DATASET CONTENT:

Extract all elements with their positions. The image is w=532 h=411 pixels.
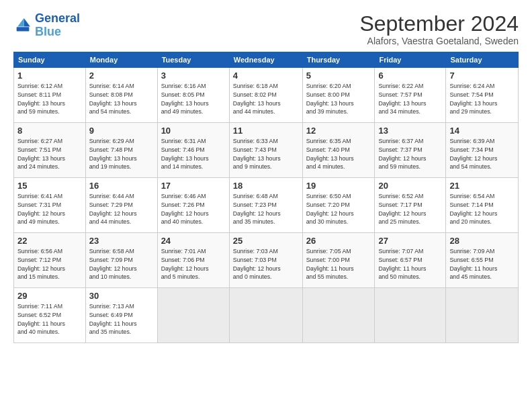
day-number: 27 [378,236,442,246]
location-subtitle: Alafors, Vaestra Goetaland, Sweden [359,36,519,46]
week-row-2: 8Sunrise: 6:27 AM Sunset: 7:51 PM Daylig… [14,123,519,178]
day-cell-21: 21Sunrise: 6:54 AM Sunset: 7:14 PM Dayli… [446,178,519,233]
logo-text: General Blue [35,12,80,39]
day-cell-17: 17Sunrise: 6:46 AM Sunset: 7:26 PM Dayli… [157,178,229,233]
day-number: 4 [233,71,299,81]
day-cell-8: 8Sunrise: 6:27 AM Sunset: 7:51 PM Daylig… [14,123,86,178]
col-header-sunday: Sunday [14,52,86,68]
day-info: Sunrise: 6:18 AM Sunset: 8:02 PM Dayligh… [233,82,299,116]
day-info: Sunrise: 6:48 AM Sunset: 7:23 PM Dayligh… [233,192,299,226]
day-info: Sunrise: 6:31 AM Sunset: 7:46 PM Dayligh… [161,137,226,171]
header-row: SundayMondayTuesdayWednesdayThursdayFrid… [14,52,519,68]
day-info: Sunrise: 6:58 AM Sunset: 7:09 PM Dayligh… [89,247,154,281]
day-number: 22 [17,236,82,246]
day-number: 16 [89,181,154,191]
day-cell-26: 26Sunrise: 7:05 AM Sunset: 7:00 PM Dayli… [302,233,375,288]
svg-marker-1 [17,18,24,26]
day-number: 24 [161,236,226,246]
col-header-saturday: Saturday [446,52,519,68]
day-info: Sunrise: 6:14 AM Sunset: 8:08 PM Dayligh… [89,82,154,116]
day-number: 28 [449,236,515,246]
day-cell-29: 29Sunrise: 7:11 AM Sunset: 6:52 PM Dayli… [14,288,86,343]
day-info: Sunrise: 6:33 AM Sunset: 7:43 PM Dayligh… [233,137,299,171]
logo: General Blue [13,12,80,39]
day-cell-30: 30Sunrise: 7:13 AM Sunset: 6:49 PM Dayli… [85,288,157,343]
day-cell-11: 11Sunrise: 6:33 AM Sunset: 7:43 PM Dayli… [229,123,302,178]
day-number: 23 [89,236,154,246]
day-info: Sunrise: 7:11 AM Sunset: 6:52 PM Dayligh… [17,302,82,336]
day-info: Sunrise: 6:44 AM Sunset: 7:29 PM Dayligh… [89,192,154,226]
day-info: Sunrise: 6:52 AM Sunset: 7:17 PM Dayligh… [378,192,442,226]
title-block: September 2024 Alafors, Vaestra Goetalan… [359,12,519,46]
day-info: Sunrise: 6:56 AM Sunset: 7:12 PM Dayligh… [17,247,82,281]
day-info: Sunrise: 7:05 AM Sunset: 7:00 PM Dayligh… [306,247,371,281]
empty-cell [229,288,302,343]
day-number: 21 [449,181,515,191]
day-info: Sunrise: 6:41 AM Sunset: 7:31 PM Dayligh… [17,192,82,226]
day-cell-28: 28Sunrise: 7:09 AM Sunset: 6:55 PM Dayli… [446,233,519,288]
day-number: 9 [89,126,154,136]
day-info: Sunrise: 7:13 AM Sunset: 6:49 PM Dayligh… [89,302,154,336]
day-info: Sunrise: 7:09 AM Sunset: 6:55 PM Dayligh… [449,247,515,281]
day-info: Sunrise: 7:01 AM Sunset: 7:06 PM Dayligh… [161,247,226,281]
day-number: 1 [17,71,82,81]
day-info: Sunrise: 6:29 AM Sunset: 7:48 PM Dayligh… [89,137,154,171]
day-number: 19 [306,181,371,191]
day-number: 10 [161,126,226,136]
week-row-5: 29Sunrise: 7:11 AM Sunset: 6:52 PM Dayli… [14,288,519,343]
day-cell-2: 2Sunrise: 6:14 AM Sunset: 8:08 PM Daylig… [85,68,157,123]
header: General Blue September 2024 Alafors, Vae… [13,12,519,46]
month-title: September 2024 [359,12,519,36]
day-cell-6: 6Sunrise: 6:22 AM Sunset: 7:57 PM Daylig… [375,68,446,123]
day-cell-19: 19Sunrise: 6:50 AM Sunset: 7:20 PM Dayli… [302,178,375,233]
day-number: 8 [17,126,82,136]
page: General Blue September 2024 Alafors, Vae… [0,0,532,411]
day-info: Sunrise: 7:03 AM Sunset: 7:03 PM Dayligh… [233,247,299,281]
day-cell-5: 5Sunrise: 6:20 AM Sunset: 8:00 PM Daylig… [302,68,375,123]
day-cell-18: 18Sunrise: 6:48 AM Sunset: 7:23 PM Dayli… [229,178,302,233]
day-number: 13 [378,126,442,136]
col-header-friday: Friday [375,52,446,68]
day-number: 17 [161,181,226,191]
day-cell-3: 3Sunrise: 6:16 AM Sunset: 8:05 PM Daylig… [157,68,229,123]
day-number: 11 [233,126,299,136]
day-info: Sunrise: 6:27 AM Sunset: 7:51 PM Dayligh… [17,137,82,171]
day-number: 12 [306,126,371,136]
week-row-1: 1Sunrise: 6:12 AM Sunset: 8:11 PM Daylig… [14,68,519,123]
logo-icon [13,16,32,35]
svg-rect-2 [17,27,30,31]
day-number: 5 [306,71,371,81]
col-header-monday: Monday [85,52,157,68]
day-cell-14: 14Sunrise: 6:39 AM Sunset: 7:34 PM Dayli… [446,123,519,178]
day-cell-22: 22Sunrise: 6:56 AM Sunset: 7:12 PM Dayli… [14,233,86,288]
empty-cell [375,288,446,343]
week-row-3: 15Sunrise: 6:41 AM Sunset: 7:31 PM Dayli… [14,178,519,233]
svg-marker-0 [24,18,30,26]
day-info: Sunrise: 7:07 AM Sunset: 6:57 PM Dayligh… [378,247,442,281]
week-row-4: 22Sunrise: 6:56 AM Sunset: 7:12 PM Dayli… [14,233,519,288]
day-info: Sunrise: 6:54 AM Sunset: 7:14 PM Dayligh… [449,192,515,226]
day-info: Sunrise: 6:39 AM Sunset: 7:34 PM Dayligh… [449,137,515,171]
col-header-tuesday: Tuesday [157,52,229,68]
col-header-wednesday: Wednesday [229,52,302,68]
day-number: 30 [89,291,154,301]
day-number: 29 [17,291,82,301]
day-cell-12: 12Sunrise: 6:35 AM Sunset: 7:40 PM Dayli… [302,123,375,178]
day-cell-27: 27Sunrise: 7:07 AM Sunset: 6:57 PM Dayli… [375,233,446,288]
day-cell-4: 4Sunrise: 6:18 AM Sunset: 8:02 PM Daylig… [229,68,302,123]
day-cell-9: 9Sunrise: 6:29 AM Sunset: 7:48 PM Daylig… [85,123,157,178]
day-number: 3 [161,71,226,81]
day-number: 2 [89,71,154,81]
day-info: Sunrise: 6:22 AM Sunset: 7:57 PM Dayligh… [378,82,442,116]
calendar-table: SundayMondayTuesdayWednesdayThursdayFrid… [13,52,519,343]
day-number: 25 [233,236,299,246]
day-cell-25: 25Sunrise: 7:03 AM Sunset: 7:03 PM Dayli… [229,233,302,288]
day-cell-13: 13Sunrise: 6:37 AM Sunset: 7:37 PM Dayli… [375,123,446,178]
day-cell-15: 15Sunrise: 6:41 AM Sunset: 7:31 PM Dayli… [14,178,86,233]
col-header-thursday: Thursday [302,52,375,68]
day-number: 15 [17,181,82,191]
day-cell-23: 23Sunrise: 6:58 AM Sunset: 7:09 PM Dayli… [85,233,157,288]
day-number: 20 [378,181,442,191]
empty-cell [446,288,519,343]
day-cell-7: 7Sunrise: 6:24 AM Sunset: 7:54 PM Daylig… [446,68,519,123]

WHAT THE TASK REQUIRES:
Using the data above, copy each line that contains "Vaestra".

TASK SOLUTION:
location-subtitle: Alafors, Vaestra Goetaland, Sweden [359,36,519,46]
title-block: September 2024 Alafors, Vaestra Goetalan… [359,12,519,46]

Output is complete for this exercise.